About two months have passed since President-elect Donald Trump’s upset and historic win over former Secretary of State Hillary Clinton for the office of President of the United States. Ballots from all around the country continued to be counted weeks after the election. Clinton’s popular vote lead over Trump has risen to over 2.5 million votes, making it one of the most divided outcomes in a general election in American history. How, though, is Trump the winner if Clinton won far more of the popular vote, and what does that mean for parties other than the Democrats and the Republicans?
The United States hosts a unique system and structure of government that sets itself apart from other Western democracies, such as the United Kingdom, France, and Germany, in that it favors what is called the “two-party system.” This system is one in which two major political parties dominate all politics in the country. There are a few remote countries around the world that are also shackled by this system, such as Jamaica and Malta along with the United States, all employing the “winner-take-all” system for electing officials into public office.
The winner-take-all system is often seen by political analysts as the culprit for allowing a two-party system to flourish in the United States. It basically states that whichever candidate reaches the majority vote within a particular state is deemed the “winner” of that state and receives all of the electoral votes that state possesses. For instance, since Donald Trump won the majority of votes in Florida, he received all 29 Electoral College votes, even though Clinton virtually received about half of all the votes cast in the entire state. This system also enables the two major parties to employ huge amounts of power and money to push away any other competing parties.

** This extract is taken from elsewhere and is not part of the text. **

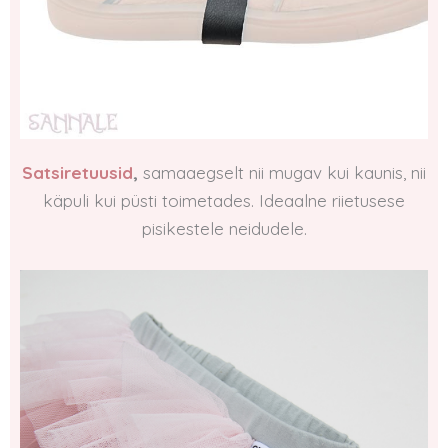
Satsiretuusid
,
samaaegselt nii mugav kui kaunis, nii
käpuli kui püsti toimetades. Ideaalne riietusese
pisikestele neidudele.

This system has led to situations in the past, most notably the 2000 election between Al Gore and George W. Bush, in which one candidate will receive more votes than the other on the national level and still lose the election. The reason this happens is that states such as California and New York have such high populations that vote disproportionately for the Democratic Party, that the popular vote will almost always sway towards the Democrats. This doesn’t matter, however, since Republicans tend to always control the rural states with low populations such as Nebraska, Kansas, Oklahoma, and so on, but still manage to rack up the required number of Electoral College votes to be declared the winner.
Third parties include the Green Party, headed this year by Dr. Jill Stein, the Libertarian Party, led during the election by former New Mexico Governor Gary Johnson, and the Constitution Party, with their 2016 nominee being Darrell Castle. These parties particularly stand little to no chance in national elections to gain any seats in Congress, let alone the Presidency, due the way such elections are structured. For instance, despite winning close to five million votes nationally, Gary Johnson won’t receive anything from his courageous presidential run and leaves millions of voters helpless in a system rigged to keep Democrats and Republicans in perpetual power.
To make matters worse for third parties, the Electoral College, and by extension, the winner-take-all system, are ordained by the Constitution and can only be removed and replaced by way of a constitutional amendment. Seeing as both major parties benefit from this system (more so do Republicans than Democrats) and also seeing as they are frequently the majority in Congress, it is nearly impossible that such an amendment would pass, let alone even get drafted.
Our Founding Fathers feared mob-rule, meaning a situation in which the government was elected by the collective “ignorance” of the American people, rather than the educated and elite of society that had influence on and were directly influenced by the government. A common argument against the Electoral College is that Americans now live in an age of information that is readily available to everyone for free. Americans no longer are ignorant of politics, nor do they have an excuse to be, and they demand to see the popular vote’s weight over the electoral vote instituted nationwide to accommodate for that.
This subject is highly controversial and both sides have credible arguments, but there comes a time when provisions laid out by our forefathers become outdated and that such systems need to be replaced for the betterment of all Americans. New ideas presented by third parties are continually stifled and this country faces the same problems over and over. Problems such as governmental gridlock and shutdowns are a direct result of two completely opposing parties clashing and failing to resolve America’s issues. Politicians must put the nation’s people first rather than their party’s platforms. It is important that we as a nation continue to come up with and share new ideas and ways to solve our issues, for we could face indefinite stagnation for the foreseeable future.